*Task statement*: Take the listing below and print exactly the lines starting at the line containing "lens yorumları" and ending at the line containing "yıllık lens", both ends included, and no others.

*Dataset entries*:
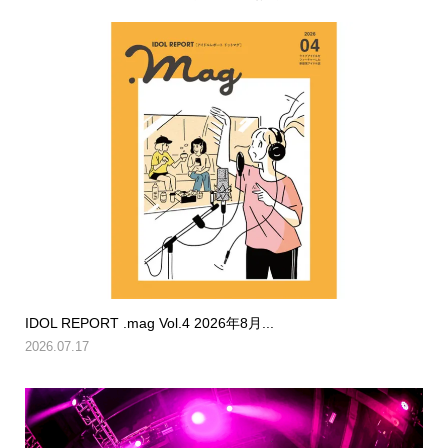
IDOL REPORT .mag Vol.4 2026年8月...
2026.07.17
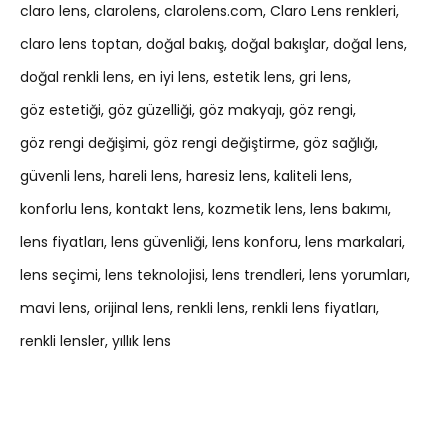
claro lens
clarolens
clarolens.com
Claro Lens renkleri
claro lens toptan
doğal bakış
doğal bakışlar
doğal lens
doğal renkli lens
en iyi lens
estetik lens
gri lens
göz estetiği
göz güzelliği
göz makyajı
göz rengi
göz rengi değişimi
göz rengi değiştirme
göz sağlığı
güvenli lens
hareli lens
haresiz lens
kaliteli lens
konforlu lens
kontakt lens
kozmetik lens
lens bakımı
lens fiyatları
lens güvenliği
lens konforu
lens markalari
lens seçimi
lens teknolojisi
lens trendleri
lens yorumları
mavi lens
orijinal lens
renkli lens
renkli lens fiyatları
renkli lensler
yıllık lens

...

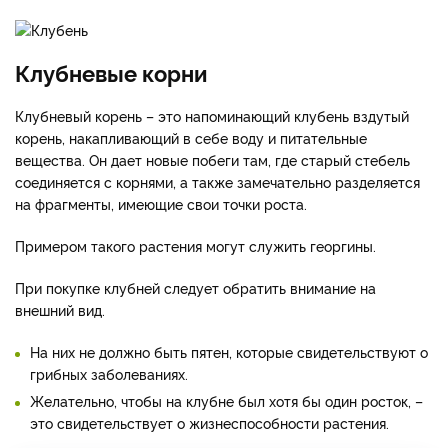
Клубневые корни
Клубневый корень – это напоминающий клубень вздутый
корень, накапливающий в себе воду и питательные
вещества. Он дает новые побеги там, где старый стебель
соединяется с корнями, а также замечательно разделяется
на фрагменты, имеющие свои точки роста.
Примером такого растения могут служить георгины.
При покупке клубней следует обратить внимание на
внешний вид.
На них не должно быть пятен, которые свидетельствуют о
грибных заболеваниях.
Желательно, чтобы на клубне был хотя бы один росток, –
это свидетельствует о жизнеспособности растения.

---

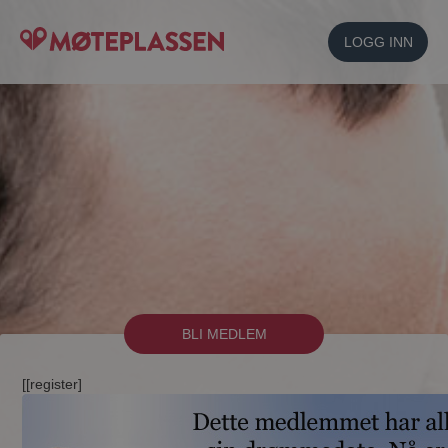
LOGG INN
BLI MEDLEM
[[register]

*Solution for this task*:
lens yorumları
mavi lens
orijinal lens
renkli lens
renkli lens fiyatları
renkli lensler
yıllık lens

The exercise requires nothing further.